よく見てみると表示石の“相御殿跡”の上に、水鏡権現・聖照権現の2つの文字が見えます。この文字は何を表しているのでしょうか。
この相御殿跡、江戸時代は水鏡権現・聖照権現の2つの祭神を祀っていました。相殿(あいどの)とは複数の祭神を祀ることを指すそうです。
聖照権現(聖照宮)は、福岡藩初代藩主黒田長政を祭る神殿です。黒田家の血筋が自分の代で途絶えることになった六代藩主黒田継高は、本丸に祠を建て、長政の神霊を安置して、祖霊の祭祀を行うことを決めました。神殿には長政が軍陣で用いた鎧などや、長政所用を模して新たに制作して納められた一の谷の兜なども納められました。
水鏡権現(水鏡宮)は、福岡藩祖黒田孝高(官兵衛・如水)を祭る神殿で、聖照権現を祭った際、故あって合祀できなかったため、数年後に勧請されたそうです。
その後本丸の相御殿への参拝は、忌日(命日)の参拝以外に、年始、新穀、冬至などの季節の賀礼や新藩主の帰国・着城、参勤交代などの際にも行われました。
光雲神社 鳥居 (写真提供:福岡市)
明治以降は廃藩置県や廃城令が発せられ、黒田家の城外退去に伴い、聖照権現と水鏡権現は有志の手により城下の小烏馬場、吉祥院跡(現在の福岡市中央区警固神社付近)に移され、社号を光雲(てるも)神社と改称しました。龍光院殿(黒田官兵衛の諡号)と興雲院殿(黒田長政の諡号)の各一文字を採ったものです。明治四十二年に小烏馬場から荒戸山の東照宮跡地に移転遷座し現在に至ります。
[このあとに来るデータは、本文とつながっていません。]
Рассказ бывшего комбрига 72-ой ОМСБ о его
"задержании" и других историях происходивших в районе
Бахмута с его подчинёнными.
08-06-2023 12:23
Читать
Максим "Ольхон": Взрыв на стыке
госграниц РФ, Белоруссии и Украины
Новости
今の西公園の地です。
長政の水牛の兜像 (写真提供:福岡市)
母里太兵衛像 (写真提供:福岡市)
現在、光雲神社では官兵衛・長政親子が祀られていると同時に、黒田長政が愛用していた水牛兜の像や、黒田二十四騎の母里太兵衛の像を見ることもできます。母里太兵衛の像の右手に持っている槍は、祝宴で大盃を飲み干せば、この槍を与えるという約束を守らせて、武将:福島正則から手に入れたもの、別名“呑み取りの槍”と言われています。黒田節で有名な話ですね。こちらの槍、“日本号”は福岡市博物館でご覧いただけます。
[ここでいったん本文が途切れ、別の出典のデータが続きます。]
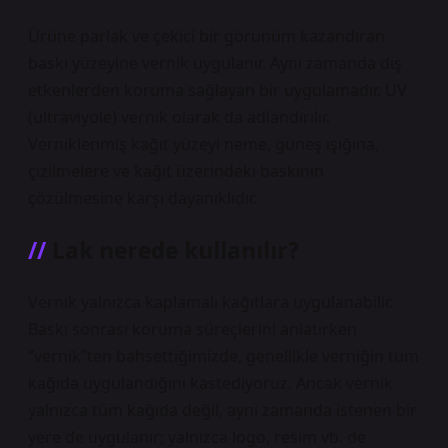
Ürüne parlak ve çekici bir görünüm kazandıran
baskı yüzeyine vernik uygulanır. Aynı zamanda dış
etkenlerden koruma sağlayan bir uygulamadır. UV
(ultraviyole) vernik olarak da adlandırılır.
Verniklenmiş kağıt yüzeyi neme, güneş ışığına,
çizilmelere ve kağıt üzerindeki baskının
çözülmesine karşı dayanıklıdır.
Lak nerede kullanılır?
Vernik yalnızca kaplamalı kağıtlara uygulanabilir.
Baskı sonrası koruma süreçlerini anlatırken
“vernik”ten bahsettiğimizde, genellikle verniğin tüm
kağıda uygulandığını kastediyoruz. Ancak vernik
yalnızca tüm kağıda değil, aynı zamanda istenen bir
yere de uygulanır; yalnızca logo, resim vb. de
このように、黒田家は江戸時代から今なお福岡の地に受け継がれています。現在も官兵衛・長政親子が、西公園の地から福岡を守ってくださっているようですね。
だんだんと暖かくなってきましたので少し早めの春を探しに、また江戸時代から現代への思いを馳せながら、舞鶴公園や光雲神社を散策してみてはいかがでしょうか。桜のつぼみも少しずつ膨らんできています。春はすぐそこまで来ているようですね。